The inherent properties of ascorbic acid, as an acid and as a stabilizer, are known in the prior art. Ascorbic acid is a known additive in drilling fluids because of these inherent properties. For example, United States Publication No. 20150175877, published for Shindgikar et al. on 25 Jun. 2015, discloses ascorbic acid as a chelating agent to bind metal ions in a fracturing fluid system. U.S. Pat. No. 4,752,404, issued to Burns et al. on 21 Jun. 1988, teaches blends of water soluble polymers with ascorbic acid as a stabilizer or sequestering agent. U.S. Pat. No. 7,833,949, issued to Li et al. on 16 Nov. 2010, describes another fracturing fluid system with a polysaccharide having ascorbic acid mentioned as a possible reducing agent. U.S. Pat. No. 7,678,745, issued to Parris et al. on 16 Mar. 2010, discloses a fracturing fluid system with an organic peroxide, including a side note mentioning ascorbic acid as a stabilizer.
It is an object of the present invention to provide a method for well stimulation by hydraulic fracturing a rock formation through a wellbore under high temperature conditions.
It is another object of the present invention to provide a method for hydraulic fracturing a rock formation at a temperature range of 150-260 degrees Celsius.
It is an object of the present invention to provide a method for well stimulation by hydraulic fracturing, wherein the fracturing fluid system has ascorbic acid as a stabilizer.
It is another object of the present invention to provide a method for well stimulation by hydraulic fracturing with a gel based fracturing fluid system having viscosity stabilized by ascorbic acid.
It is an object of the present invention to provide a method for well stimulation by hydraulic fracturing with a fracturing fluid system having a high molecular weight synthetic polymer as the gelling agent.
It is an object of the present invention to provide a method for well stimulation by hydraulic fracturing, wherein the fracturing fluid system has ascorbic acid as a stabilizer and a pH adjusting agent.
It is another object of the present invention to provide a method for well stimulation by hydraulic fracturing, wherein the fracturing fluid system with delayed cross-linking has ascorbic acid as a stabilizer, and a pH adjusting agent.
It is still another object of the present invention to provide a method for well stimulation by hydraulic fracturing, wherein the fracturing fluid system has ascorbic acid as a stabilizer and a pH adjusting agent, and another pH adjusting agent adjusted according to the amount of ascorbic acid and other additives.
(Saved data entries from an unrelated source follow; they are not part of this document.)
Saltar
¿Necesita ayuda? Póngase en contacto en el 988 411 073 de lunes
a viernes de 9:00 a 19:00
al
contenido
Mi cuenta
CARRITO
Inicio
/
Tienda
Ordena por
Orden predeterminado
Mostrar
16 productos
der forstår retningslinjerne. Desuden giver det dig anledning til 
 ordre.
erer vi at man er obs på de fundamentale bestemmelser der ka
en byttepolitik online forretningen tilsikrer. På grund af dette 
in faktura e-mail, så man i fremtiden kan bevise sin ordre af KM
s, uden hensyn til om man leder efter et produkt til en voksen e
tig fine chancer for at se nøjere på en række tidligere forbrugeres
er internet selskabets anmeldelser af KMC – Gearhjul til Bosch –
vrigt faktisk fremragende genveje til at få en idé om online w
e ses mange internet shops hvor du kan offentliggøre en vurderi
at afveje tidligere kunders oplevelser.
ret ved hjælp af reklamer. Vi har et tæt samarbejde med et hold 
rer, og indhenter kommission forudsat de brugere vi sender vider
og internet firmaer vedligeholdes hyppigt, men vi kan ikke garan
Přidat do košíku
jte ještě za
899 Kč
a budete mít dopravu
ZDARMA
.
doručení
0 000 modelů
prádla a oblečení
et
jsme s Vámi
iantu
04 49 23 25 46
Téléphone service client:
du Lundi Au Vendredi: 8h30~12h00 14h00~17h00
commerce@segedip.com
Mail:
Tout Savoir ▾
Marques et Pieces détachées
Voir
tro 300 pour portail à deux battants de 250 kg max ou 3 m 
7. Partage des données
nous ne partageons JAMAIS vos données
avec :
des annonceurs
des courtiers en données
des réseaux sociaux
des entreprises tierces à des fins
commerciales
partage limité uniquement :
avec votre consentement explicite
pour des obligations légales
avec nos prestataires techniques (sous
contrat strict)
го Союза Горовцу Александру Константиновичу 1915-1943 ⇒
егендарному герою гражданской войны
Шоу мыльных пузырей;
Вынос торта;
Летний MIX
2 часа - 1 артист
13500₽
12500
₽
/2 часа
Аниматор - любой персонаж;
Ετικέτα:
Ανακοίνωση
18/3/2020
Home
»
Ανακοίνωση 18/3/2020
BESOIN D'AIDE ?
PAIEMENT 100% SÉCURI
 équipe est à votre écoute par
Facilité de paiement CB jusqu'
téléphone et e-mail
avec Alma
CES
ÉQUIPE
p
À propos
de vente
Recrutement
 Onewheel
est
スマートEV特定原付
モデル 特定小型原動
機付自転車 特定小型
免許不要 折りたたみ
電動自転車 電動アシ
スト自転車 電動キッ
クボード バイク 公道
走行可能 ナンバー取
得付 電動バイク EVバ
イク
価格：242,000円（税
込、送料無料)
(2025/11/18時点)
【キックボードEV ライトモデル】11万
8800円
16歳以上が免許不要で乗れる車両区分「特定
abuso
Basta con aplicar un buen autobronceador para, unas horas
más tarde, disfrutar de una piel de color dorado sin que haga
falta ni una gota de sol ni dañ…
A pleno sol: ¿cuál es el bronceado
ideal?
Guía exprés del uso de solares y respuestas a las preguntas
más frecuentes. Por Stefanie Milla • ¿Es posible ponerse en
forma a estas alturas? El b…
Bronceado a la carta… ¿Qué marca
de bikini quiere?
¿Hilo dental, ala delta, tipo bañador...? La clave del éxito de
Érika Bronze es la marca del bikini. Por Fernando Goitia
It is an object of the present invention to provide a method for well stimulation by hydraulic fracturing under high temperature conditions by injecting a stable fracturing fluid system having a biologically friendly stabilizer.
It is another object of the present invention to provide a method for well stimulation by hydraulic fracturing under high temperature conditions by injecting a stable well treatment fluid having a stabilizer with less risk of environmental contamination.
These and other objectives and advantages of the present invention will become apparent from a reading of the attached specification.